Kallir’s most recent publication is The Women of Klimt, Schiele and Kokoschka, to accompany the exhibition she curated at The Belvedere in 2015. Kallir’s writings also include four volumes on Grandma Moses, as well as Richard Gertle Oskar Kokoschka, which accompanied an exhibition at Galerie St. Etienne in New York City in 1992.

Kallir has written numerous magazine articles, as well as exhibition catalogue essays for such institutions as the Louisiana Museum in Copenhagen, the Schirn Kunsthalle in Frankfurt, the Centre Georges Pompidou in Paris, the National Gallery of Canada in Ottawa, the Milwaukee Art Museum, the Neue Galerie New York the American Folk Art Museum and the Philadelphia Museum of Art. As an author, Jane Kallir has received several literary prizes. In 1982, the “Art Libraries Societies Award” was awarded to The Folk Art Tradition, and in 1985 for Arnold Schoenberg’s Vienna.
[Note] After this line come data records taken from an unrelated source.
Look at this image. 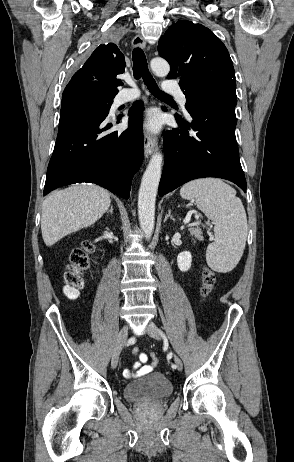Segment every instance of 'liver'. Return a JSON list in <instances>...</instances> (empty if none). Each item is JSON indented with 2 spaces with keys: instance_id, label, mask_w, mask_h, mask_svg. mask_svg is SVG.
<instances>
[{
  "instance_id": "1",
  "label": "liver",
  "mask_w": 294,
  "mask_h": 462,
  "mask_svg": "<svg viewBox=\"0 0 294 462\" xmlns=\"http://www.w3.org/2000/svg\"><path fill=\"white\" fill-rule=\"evenodd\" d=\"M111 203L110 193L95 185L73 186L43 202L41 231L46 246L99 220Z\"/></svg>"
}]
</instances>
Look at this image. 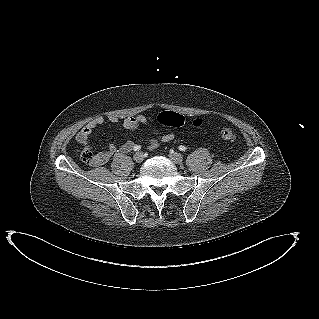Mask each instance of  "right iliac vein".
<instances>
[{"instance_id": "63e3f726", "label": "right iliac vein", "mask_w": 319, "mask_h": 319, "mask_svg": "<svg viewBox=\"0 0 319 319\" xmlns=\"http://www.w3.org/2000/svg\"><path fill=\"white\" fill-rule=\"evenodd\" d=\"M133 159L136 163H141L144 160V155L141 152H137L134 156Z\"/></svg>"}]
</instances>
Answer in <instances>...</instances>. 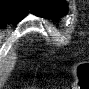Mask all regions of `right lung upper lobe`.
<instances>
[{
    "label": "right lung upper lobe",
    "instance_id": "1",
    "mask_svg": "<svg viewBox=\"0 0 89 89\" xmlns=\"http://www.w3.org/2000/svg\"><path fill=\"white\" fill-rule=\"evenodd\" d=\"M29 7L28 0H0V26L16 24L28 14Z\"/></svg>",
    "mask_w": 89,
    "mask_h": 89
}]
</instances>
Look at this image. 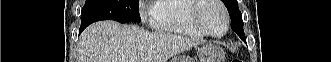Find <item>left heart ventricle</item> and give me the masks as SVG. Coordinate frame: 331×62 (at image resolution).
Here are the masks:
<instances>
[{
	"instance_id": "left-heart-ventricle-1",
	"label": "left heart ventricle",
	"mask_w": 331,
	"mask_h": 62,
	"mask_svg": "<svg viewBox=\"0 0 331 62\" xmlns=\"http://www.w3.org/2000/svg\"><path fill=\"white\" fill-rule=\"evenodd\" d=\"M204 26L214 34H220L225 28L224 17L221 9L215 4L206 5L200 12Z\"/></svg>"
}]
</instances>
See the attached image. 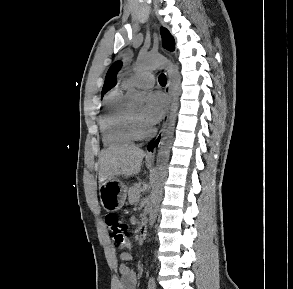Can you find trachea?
Returning a JSON list of instances; mask_svg holds the SVG:
<instances>
[{
    "label": "trachea",
    "mask_w": 293,
    "mask_h": 289,
    "mask_svg": "<svg viewBox=\"0 0 293 289\" xmlns=\"http://www.w3.org/2000/svg\"><path fill=\"white\" fill-rule=\"evenodd\" d=\"M159 83H160V85H162V86H165V85H166V76H165L164 74H161V75L159 76Z\"/></svg>",
    "instance_id": "3493384b"
}]
</instances>
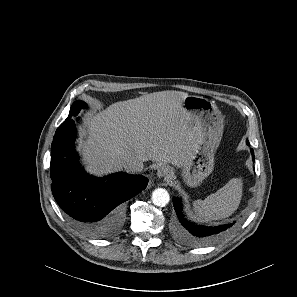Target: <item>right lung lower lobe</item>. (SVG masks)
<instances>
[{"label":"right lung lower lobe","instance_id":"right-lung-lower-lobe-1","mask_svg":"<svg viewBox=\"0 0 297 297\" xmlns=\"http://www.w3.org/2000/svg\"><path fill=\"white\" fill-rule=\"evenodd\" d=\"M74 119L67 118L53 138L52 193L80 232L92 238H107L114 235L123 222L120 205L144 190L148 179L123 172L104 178L87 175L74 149Z\"/></svg>","mask_w":297,"mask_h":297}]
</instances>
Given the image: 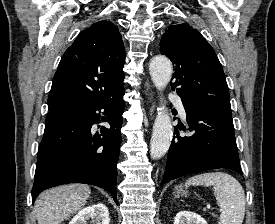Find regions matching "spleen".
<instances>
[{"label":"spleen","mask_w":275,"mask_h":224,"mask_svg":"<svg viewBox=\"0 0 275 224\" xmlns=\"http://www.w3.org/2000/svg\"><path fill=\"white\" fill-rule=\"evenodd\" d=\"M213 186L222 212L219 224H242L245 215V193L240 183L223 172L202 173L190 177L185 186Z\"/></svg>","instance_id":"obj_1"}]
</instances>
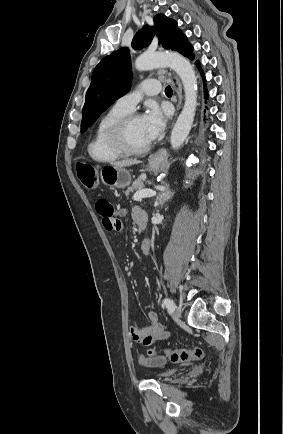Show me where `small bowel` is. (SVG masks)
I'll list each match as a JSON object with an SVG mask.
<instances>
[{"label": "small bowel", "instance_id": "c3829d8e", "mask_svg": "<svg viewBox=\"0 0 283 434\" xmlns=\"http://www.w3.org/2000/svg\"><path fill=\"white\" fill-rule=\"evenodd\" d=\"M97 213L102 217V223L106 230L116 232L122 228L121 221L117 218V212L112 203L105 199L100 198L95 203ZM123 214V212H120ZM133 219L137 224L140 222L147 223V215L140 208H134L132 211ZM145 251H148V244L143 246ZM147 324L144 326L132 325L130 334L134 341L143 343L149 346L157 341H163L169 337L165 326L160 323L154 312L146 314ZM139 360L142 364L150 367H162L166 363V358L163 355L144 356L140 355Z\"/></svg>", "mask_w": 283, "mask_h": 434}]
</instances>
Both the Elie Faure Award and the Prix des Lecteurs de Beaux-Arts Magazin were given in 1991 for Egon Schiele: The Complete Works.
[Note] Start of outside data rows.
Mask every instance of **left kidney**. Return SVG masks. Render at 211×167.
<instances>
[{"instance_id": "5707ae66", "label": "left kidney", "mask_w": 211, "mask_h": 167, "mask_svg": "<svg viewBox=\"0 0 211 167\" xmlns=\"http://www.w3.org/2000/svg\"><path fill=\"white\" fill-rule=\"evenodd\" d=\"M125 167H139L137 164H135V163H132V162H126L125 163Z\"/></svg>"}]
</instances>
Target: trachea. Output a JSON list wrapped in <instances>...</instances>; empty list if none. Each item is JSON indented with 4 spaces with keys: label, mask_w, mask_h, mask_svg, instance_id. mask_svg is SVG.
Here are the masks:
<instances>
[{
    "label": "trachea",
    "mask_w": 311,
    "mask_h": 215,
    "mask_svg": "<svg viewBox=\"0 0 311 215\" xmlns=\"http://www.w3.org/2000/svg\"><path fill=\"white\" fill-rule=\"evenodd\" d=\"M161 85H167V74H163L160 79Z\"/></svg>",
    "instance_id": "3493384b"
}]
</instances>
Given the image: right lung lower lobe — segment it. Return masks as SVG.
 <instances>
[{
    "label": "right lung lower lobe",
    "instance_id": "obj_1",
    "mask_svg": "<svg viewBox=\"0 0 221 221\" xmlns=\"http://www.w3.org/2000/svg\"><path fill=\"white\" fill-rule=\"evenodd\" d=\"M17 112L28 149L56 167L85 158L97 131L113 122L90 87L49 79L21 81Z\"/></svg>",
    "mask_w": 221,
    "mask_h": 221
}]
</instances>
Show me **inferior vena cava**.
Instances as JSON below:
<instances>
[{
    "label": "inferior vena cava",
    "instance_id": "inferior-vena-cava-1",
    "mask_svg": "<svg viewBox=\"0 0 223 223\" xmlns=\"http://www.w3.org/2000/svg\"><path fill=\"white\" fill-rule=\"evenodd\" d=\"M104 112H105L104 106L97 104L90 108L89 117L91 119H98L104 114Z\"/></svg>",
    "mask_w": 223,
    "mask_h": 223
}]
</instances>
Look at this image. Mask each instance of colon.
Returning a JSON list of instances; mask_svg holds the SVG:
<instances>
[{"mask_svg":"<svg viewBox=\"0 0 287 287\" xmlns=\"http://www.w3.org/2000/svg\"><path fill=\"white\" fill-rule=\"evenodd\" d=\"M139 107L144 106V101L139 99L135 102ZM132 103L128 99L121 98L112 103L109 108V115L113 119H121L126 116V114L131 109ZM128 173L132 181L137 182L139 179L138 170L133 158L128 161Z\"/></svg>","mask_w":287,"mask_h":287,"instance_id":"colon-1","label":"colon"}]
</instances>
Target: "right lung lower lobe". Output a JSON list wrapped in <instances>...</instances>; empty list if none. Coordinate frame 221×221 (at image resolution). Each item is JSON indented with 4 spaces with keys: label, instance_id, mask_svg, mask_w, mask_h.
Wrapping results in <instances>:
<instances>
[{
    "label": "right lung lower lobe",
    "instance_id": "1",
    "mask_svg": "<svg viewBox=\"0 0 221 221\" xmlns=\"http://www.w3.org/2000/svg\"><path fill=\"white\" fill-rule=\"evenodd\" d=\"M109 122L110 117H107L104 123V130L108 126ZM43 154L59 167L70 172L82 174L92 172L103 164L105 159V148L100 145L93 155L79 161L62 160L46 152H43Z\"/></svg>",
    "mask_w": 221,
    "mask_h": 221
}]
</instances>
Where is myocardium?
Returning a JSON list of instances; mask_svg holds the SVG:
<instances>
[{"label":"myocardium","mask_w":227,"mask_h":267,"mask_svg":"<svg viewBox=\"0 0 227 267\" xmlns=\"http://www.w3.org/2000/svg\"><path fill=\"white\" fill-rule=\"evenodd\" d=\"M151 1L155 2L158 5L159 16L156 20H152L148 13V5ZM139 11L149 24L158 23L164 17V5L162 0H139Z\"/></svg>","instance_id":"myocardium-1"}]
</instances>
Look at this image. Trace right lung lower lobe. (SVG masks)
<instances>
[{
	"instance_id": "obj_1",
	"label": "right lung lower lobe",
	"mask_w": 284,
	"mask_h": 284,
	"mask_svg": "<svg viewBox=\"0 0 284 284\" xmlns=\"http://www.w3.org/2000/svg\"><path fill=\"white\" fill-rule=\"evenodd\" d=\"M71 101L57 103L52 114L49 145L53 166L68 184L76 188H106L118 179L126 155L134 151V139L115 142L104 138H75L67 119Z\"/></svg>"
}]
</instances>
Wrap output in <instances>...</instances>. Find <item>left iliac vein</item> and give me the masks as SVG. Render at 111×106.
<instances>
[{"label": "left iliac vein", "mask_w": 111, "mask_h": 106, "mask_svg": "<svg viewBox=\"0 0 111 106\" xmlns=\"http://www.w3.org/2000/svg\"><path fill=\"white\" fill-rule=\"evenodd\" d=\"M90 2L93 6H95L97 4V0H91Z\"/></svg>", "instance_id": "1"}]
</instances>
== Anna Mary Robertson (“Grandma”) Moses ==
The Galerie St. Etienne mounted “Grandma” Moses’s first one-person show in 1940, and represented her exclusively until her death in 1961. In 1973, Otto Kallir and Galerie St. Etienne co-director Hildegard Bachert published a catalogue raisonné of Moses’s paintings.

The Moses archives are now housed at the Kallir Research Institute, where the material is made available to scholars. The KRI is planning a digital update of the Moses catalogue raisonné, and Jane Kallir provides opinions regarding the authenticity of works not included in the 1973 edition.

In 2018, Kallir agreed to donate 10 “Grandma” Moses paintings to the Smithsonian American Art Museum (SAAM). The longterm goal is to establish a Moses study center at the museum. SAAM will host a major Moses exhibition in 2025.

==Egon Schiele==
Kallir is the foremost expert on the work of Egon Schiele, publishing Egon Schiele, the Complete Works in 1990, with an update in 1998. The Kallir Research Institute issued a digital update of the catalogue raisonné, Egon Schiele Online, in 2018.

Kallir regularly provides opinions regarding works not in that catalogue raisonné, in addition to maintaining an archive of Schiele works authenticated since 1998. Kallir has been instrumental in calling attention to the spoliation of art by the Nazi regime. Many Schiele collectors were persecuted after Hitler annexed Austria in 1938. Egon Schiele: The Complete Works contains an appendix, “Who’s Who in the Provenances,” documenting collections that were looted or otherwise lost during the Nazi years.

In 1997, Kallir gave the New York Times a file documenting the Nazi theft of Schiele’s painting Portrait of Wally. The resulting story led to the seizure of the painting by the NY District Attorney and a twelve-year lawsuit. As a result, the Austrian Parliament in 1998 issued a decree reopening the claims process for State museums, and in 2010, the heirs of the original owner of Portrait of Wally received a settlement of $19 million. Kallir’s role in the case is featured in the 2012 documentary film Portrait of Wally.

The opening of previously sealed Austrian archives, in tandem with the 1998 restitution decree, has produced a wealth of new evidence documenting Nazi spoliation. Kallir continues to work with Austrian researchers on updating Schiele provenances.